Problem details: Wherever a line in the records below contains "مباشر", copy that line.
== Data provided
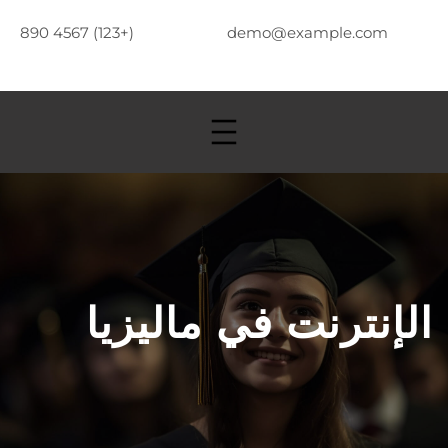
(+123) 4567 890
demo@example.com
الإنترنت في ماليزيا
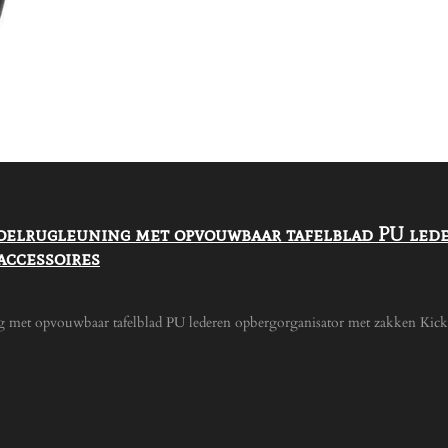
oelrugleuning met opvouwbaar tafelblad PU lede
accessoires
 met opvouwbaar tafelblad PU lederen opbergorganisator met zakken Kick M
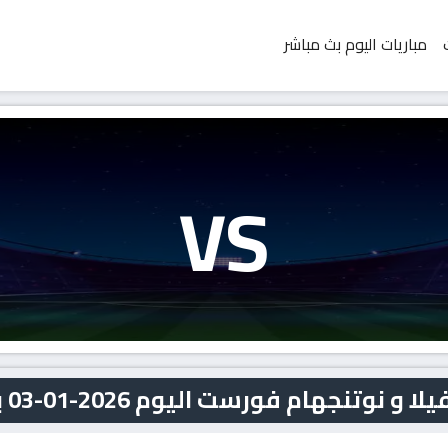
مباريات اليوم بث مباشر
VS
نجهام فورست اليوم 2026-01-03 بث مباشر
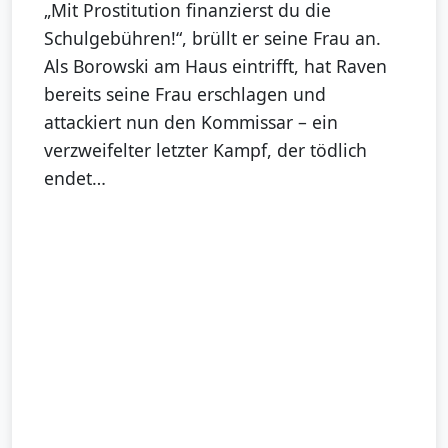
„Mit Prostitution finanzierst du die
Schulgebühren!“, brüllt er seine Frau an.
Als Borowski am Haus eintrifft, hat Raven
bereits seine Frau erschlagen und
attackiert nun den Kommissar – ein
verzweifelter letzter Kampf, der tödlich
endet…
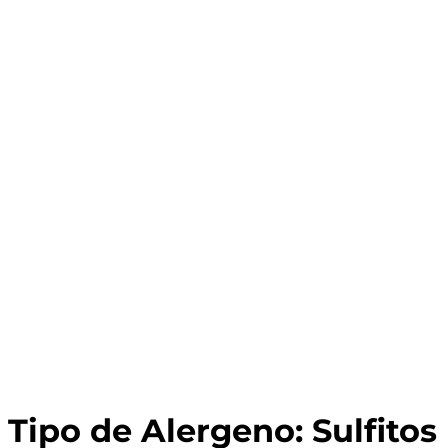
Tipo de Alergeno:
Sulfitos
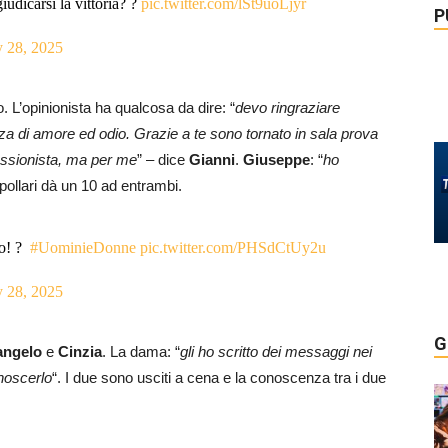
iudicarsi la vittoria? ?
pic.twitter.com/lSt9uoLjyr
P
 28, 2025
. L’opinionista ha qualcosa da dire: “
devo ringraziare
za di amore ed odio. Grazie a te sono tornato in sala prova
fessionista, ma per me
” – dice
Gianni
.
Giuseppe
: “
ho
pollari dà un 10 ad entrambi.
to! ?
#UominieDonne
pic.twitter.com/PHSdCtUy2u
 28, 2025
G
angelo
e
Cinzia
. La dama: “
gli ho scritto dei messaggi nei
onoscerlo
“. I due sono usciti a cena e la conoscenza tra i due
====
Solution for this task:
مباريات اليوم بث مباشر
نجهام فورست اليوم 2026-01-03 بث مباشر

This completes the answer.